WHAT IS NEEDED =>
Match the word "Dark". Return each line of the data below where it appears.

[Dataset entries]
---

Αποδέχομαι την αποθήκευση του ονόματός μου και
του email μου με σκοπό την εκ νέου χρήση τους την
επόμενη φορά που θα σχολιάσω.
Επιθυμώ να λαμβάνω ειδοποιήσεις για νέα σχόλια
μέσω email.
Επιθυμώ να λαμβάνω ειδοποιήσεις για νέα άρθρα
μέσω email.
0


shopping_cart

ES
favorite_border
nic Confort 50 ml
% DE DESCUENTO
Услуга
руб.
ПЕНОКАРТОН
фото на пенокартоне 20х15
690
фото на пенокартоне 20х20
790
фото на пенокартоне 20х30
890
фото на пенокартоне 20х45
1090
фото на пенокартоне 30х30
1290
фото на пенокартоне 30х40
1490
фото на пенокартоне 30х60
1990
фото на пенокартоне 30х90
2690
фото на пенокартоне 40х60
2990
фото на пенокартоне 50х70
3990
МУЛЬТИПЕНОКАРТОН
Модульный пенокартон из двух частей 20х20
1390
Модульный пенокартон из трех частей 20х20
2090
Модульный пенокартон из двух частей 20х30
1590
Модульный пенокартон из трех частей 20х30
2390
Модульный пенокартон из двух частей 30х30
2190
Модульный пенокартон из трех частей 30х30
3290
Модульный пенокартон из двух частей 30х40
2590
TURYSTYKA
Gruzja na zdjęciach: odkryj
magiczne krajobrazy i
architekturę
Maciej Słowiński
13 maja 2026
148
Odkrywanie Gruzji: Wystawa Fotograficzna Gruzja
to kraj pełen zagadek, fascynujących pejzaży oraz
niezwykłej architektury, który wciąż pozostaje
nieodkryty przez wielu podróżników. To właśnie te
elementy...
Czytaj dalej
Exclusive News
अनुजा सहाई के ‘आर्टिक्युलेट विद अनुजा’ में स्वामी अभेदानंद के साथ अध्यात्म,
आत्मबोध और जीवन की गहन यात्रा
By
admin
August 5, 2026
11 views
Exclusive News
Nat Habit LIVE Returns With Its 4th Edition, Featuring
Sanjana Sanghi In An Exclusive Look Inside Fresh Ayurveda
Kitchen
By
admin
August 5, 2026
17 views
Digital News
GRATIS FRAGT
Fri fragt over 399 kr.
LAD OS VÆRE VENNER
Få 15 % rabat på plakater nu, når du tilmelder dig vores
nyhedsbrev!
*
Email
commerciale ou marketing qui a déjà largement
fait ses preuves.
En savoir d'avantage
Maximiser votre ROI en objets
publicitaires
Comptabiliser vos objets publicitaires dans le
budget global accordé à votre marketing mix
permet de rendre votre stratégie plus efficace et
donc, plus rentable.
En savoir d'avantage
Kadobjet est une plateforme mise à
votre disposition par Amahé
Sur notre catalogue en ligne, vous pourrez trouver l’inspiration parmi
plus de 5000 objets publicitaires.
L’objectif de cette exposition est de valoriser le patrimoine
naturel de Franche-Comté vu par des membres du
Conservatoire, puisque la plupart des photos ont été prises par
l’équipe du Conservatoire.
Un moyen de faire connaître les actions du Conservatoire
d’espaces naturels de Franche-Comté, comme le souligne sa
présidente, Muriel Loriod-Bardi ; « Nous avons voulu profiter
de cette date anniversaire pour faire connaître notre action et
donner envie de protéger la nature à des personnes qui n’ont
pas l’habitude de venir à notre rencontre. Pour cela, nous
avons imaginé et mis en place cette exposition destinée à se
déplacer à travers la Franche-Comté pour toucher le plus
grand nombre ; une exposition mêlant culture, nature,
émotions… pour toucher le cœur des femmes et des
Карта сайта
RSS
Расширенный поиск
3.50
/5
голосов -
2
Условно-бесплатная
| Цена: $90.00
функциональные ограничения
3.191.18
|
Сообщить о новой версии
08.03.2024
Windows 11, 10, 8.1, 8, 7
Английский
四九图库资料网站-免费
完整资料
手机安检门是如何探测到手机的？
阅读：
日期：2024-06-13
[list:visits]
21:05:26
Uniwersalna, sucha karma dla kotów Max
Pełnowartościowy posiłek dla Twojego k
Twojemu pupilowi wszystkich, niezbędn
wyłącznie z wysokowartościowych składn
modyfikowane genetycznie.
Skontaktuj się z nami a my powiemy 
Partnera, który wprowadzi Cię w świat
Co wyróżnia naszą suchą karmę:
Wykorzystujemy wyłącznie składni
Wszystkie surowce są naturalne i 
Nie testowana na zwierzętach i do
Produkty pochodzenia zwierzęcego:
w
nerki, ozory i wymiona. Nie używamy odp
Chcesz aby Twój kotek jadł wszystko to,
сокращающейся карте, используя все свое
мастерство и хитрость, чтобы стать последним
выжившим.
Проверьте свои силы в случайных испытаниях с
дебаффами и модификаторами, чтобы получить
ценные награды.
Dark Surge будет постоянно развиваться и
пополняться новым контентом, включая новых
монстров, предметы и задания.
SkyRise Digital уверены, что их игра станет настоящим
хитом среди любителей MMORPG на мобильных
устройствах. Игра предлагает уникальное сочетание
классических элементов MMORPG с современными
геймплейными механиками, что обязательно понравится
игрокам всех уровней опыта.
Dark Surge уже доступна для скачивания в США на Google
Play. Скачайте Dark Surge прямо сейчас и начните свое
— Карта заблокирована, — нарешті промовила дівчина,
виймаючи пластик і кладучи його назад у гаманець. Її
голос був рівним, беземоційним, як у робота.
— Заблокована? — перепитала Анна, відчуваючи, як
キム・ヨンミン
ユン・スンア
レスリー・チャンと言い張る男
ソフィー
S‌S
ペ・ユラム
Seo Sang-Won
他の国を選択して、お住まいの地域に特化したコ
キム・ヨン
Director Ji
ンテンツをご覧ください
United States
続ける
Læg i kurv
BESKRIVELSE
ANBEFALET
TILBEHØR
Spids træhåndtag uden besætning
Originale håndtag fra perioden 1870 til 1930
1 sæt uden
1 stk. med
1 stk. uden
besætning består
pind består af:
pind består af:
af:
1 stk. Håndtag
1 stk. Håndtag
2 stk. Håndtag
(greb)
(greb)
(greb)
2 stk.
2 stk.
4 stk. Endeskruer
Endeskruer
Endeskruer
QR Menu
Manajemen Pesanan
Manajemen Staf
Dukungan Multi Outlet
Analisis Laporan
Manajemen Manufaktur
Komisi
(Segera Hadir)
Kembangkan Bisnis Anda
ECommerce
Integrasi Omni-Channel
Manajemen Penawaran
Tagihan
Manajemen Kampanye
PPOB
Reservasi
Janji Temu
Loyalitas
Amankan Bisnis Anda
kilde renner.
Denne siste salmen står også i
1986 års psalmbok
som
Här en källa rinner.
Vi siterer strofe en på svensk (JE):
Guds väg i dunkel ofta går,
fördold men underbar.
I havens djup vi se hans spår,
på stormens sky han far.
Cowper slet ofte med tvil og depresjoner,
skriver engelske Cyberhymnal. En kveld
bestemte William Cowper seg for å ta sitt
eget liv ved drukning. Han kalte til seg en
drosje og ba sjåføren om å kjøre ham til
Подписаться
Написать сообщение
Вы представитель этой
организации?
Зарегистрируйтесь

---

RESPONSE =>
Dark Surge будет постоянно развиваться и
Dark Surge уже доступна для скачивания в США на Google
Play. Скачайте Dark Surge прямо сейчас и начните свое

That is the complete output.